Citalopram enhances serotonin activity through selective reuptake inhibition at the neuronal membrane. No head-to-head comparisons of SSRIs have been done; however, on the basis of metabolism and adverse effects, citalopram is considered the SSRI of choice for patients with head injury.

Escitalopram (Lexapro)

Escitalopram is an SSRI and an S-enantiomer of citalopram. It is used for the treatment of depression. Its mechanism of action is thought to be potentiation of serotonergic activity in the CNS, resulting from inhibition of CNS neuronal reuptake of serotonin. The onset of depression relief may be obtained after 1-2 weeks—sooner than is possible with other antidepressants.

Psychiatric Agents, Other

Class Summary

Patients with Asperger syndrome who have inattention and distractibility may respond to second-line agents for attention-deficit/hyperactivity disorder (ADHD).

Atomoxetine (Strattera)

Atomoxetine is a selective norepinephrine reuptake inhibitor (SNRI). It is not a stimulant but may be effective as adjunctive therapy for the comorbid ADHD associated with Asperger syndrome.

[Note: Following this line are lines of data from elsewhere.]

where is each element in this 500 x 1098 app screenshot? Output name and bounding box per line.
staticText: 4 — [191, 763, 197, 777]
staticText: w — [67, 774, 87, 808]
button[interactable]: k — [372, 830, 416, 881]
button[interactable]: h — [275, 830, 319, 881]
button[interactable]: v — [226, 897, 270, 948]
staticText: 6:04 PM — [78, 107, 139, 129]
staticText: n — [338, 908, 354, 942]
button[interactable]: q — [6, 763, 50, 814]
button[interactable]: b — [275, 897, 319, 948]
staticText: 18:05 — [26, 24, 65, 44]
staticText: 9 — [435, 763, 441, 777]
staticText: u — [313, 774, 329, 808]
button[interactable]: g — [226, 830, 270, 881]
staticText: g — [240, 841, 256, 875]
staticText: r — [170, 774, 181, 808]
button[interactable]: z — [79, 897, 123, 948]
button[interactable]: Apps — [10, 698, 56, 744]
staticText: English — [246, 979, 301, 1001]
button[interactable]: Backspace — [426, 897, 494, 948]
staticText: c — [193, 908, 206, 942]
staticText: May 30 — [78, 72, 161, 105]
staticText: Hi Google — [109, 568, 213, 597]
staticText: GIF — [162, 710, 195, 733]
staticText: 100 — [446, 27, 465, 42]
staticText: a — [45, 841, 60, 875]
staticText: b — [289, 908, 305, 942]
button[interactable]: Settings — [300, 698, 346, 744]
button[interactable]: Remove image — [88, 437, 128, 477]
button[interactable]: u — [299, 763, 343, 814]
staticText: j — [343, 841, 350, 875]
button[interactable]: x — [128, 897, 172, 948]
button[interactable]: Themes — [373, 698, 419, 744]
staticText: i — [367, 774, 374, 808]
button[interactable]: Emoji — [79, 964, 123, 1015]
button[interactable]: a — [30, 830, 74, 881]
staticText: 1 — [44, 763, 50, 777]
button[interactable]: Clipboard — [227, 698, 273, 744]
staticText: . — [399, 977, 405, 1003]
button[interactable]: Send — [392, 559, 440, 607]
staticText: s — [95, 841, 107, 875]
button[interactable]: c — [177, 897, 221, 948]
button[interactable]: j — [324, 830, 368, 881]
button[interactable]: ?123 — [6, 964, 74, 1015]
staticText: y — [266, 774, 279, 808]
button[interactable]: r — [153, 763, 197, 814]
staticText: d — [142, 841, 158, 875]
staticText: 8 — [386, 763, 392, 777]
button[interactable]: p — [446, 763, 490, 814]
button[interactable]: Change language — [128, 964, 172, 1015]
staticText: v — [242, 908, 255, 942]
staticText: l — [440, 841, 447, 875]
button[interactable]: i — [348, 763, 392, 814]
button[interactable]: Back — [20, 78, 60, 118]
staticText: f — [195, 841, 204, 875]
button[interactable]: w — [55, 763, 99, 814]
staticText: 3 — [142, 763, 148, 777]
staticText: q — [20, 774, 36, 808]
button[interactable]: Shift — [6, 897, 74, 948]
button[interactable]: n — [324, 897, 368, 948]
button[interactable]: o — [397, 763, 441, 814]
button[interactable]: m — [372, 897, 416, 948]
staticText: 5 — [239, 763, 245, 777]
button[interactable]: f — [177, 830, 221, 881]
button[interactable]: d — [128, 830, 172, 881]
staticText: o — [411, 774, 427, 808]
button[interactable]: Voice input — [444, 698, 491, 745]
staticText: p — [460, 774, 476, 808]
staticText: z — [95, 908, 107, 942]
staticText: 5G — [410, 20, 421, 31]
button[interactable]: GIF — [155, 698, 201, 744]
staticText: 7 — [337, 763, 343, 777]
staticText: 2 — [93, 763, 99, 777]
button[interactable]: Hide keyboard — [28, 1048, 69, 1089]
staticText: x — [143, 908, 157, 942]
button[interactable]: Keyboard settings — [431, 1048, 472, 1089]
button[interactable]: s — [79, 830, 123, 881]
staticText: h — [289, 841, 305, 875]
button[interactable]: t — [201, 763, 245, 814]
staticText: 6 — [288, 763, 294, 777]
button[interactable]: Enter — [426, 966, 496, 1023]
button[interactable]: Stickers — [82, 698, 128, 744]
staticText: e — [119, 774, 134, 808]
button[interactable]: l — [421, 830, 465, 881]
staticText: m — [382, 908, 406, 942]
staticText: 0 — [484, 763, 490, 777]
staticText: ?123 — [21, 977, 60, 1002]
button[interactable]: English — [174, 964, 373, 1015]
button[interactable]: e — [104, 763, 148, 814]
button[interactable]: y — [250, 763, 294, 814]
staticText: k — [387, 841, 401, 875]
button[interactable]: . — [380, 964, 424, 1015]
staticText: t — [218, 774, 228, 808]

Guanfacine (Intuniv, Tenex)

Guanfacine, an alpha2 agonist, may preferentially bind postsynaptic alpha2A adrenoreceptors in the prefrontal cortex, and this preferential binding may improve delay-related firing of prefrontal cortex neurons. As a result, guanfacine may affect behavioral inhibition. It has been used off label to reduce hyperactivity in children with Asperger syndrome.